• RECORDS SHOWN:
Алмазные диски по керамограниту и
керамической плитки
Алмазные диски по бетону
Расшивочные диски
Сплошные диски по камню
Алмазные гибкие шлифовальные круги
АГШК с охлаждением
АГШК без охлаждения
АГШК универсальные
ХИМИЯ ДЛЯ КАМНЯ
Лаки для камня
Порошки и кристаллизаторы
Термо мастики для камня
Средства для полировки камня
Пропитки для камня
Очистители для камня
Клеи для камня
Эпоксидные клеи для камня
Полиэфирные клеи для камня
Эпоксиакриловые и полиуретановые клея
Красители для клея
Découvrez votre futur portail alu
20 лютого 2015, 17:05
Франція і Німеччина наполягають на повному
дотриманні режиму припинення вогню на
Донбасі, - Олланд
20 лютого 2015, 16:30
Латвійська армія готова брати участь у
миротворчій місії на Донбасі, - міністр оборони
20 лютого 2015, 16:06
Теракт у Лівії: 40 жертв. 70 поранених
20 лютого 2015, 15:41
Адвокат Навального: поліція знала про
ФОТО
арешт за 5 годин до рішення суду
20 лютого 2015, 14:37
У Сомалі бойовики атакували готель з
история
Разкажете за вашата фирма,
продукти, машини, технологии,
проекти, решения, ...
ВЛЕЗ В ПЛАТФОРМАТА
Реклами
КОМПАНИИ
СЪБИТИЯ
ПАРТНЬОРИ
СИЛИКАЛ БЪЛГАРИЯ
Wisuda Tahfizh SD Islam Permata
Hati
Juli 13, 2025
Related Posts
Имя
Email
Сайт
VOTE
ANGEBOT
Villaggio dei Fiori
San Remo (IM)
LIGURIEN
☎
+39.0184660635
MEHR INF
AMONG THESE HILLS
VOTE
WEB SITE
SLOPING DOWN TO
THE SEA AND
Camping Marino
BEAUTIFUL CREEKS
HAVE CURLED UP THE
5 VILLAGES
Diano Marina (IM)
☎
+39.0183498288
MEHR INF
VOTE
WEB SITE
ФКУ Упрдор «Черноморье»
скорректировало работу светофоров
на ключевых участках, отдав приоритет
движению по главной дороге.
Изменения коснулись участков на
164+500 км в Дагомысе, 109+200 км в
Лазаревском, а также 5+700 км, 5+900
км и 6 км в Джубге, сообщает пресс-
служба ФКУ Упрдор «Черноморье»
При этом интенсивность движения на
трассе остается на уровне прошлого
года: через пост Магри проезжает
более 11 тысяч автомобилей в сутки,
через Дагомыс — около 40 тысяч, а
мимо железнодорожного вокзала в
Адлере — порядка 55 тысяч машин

• PROBLEM TO WORK ON:
Reproduce exactly the lines of the records above from the one with "Термо мастики для камня" to the one with "Франція і Німеччина наполягають на повному", both included, and leave out everything else.

• RESPONSE BOX:
Термо мастики для камня
Средства для полировки камня
Пропитки для камня
Очистители для камня
Клеи для камня
Эпоксидные клеи для камня
Полиэфирные клеи для камня
Эпоксиакриловые и полиуретановые клея
Красители для клея
Découvrez votre futur portail alu
20 лютого 2015, 17:05
Франція і Німеччина наполягають на повному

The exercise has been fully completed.